Reduced FOV with Multi-shot IRIS Provides Improved Diffusion Tensor Imaging in the Cervical Spinal Cord
Samantha By1,2, Ed Mojahed2,3, Saikat Sengupta2, and Seth A. Smith1,2,4

1Biomedical Engineering, Vanderbilt University, Nashville, TN, United States, 2Vanderbilt University Institute of Imaging Science, Vanderbilt University Medical Center, Nashville, TN, United States, 3Philips Healthcare, Nashville, TN, United States, 4Radiology and Radiological Sciences, Vanderbilt University Medical Center, Nashville, TN, United States


Spinal cord DTI is technically challenging, primarily due to the small size of the cord and physiological motion. We compare three different sequences to address these challenges: 1) single-shot EPI (ss-EPI), 2) multi-shot EPI with 2D navigation (IRIS), and 3) multi-shot EPI with reduced FOV (IRIS+iZOOM). Results indicate that IRIS alleviates geometric distortion present in ss-EPI. The combination of IRIS and iZOOM, however, provides the most consistent and least distorted diffusion-weighted images.

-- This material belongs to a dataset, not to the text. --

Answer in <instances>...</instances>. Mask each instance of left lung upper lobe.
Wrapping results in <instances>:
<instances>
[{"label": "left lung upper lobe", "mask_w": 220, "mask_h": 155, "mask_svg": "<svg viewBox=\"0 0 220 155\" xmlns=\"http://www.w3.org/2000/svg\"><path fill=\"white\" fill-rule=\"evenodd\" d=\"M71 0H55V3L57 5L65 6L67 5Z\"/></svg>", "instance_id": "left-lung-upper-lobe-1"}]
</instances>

These effects are clearly seen in the fractional anisotropy, axial diffusivity, and radial diffusivity maps, where exceptional contrast between gray and white matter are observed with IRIS+iZOOM.

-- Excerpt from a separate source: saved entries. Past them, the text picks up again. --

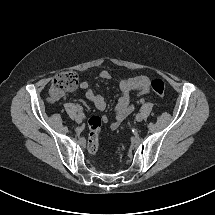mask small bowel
<instances>
[{"label": "small bowel", "mask_w": 215, "mask_h": 215, "mask_svg": "<svg viewBox=\"0 0 215 215\" xmlns=\"http://www.w3.org/2000/svg\"><path fill=\"white\" fill-rule=\"evenodd\" d=\"M111 78L112 76L107 70H102L95 76V80L102 81H108ZM119 87L122 91V96L119 98L115 107L116 120L110 125L112 130H117L131 113L133 109V105L130 101L131 92L136 91L140 95L149 94L150 79L144 75L123 78L119 82ZM80 88L84 91L86 98L94 104L97 110L103 111L106 108V99L101 94L97 93L88 82H82ZM103 120L106 121L107 118L103 117Z\"/></svg>", "instance_id": "1"}]
</instances>
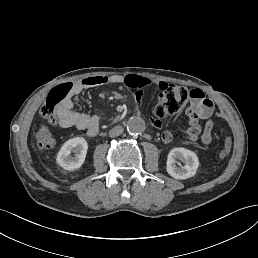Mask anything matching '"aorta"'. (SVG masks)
<instances>
[{"label": "aorta", "mask_w": 258, "mask_h": 258, "mask_svg": "<svg viewBox=\"0 0 258 258\" xmlns=\"http://www.w3.org/2000/svg\"><path fill=\"white\" fill-rule=\"evenodd\" d=\"M126 126H127V131L130 134L138 135L143 133V131L145 130V121L139 116L131 117L127 121Z\"/></svg>", "instance_id": "obj_1"}]
</instances>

Diffusion tensor imaging (DTI) of the human spinal cord has significant potential in assessing the integrity of tissue microstructure, but has been clinically hampered due to several technical challenges. Single-shot echo planar imaging (ssh-EPI) is often used for DTI to acquire fast images, minimizing image degradation due to motion, but suffers from geometric distortions and signal losses, which is further exacerbated by high-resolution demands of spinal cord DTI. Alternatively, by acquiring a smaller subset of k-space after each excitation, multi-shot EPI (msh-EPI) can reduce bandwidth-related distortions. A challenge with msh-EPI, however, is that phase variations between shots must be corrected for. To this end, a 2D navigator echo is acquired to retrospectively compensate for phase changes. In this study, we apply msh-EPI with an image-reconstruction using image-space sampling function (IRIS)1 and compare it to a standard ssh-EPI acquisition. To further minimize image distortions, the echo train may be reduced by using reduced FOV methods.2 Therefore, we also demonstrate the utility and advantages of IRIS combined with iZOOM3 for diffusion tensor estimation in the in vivo spinal cord.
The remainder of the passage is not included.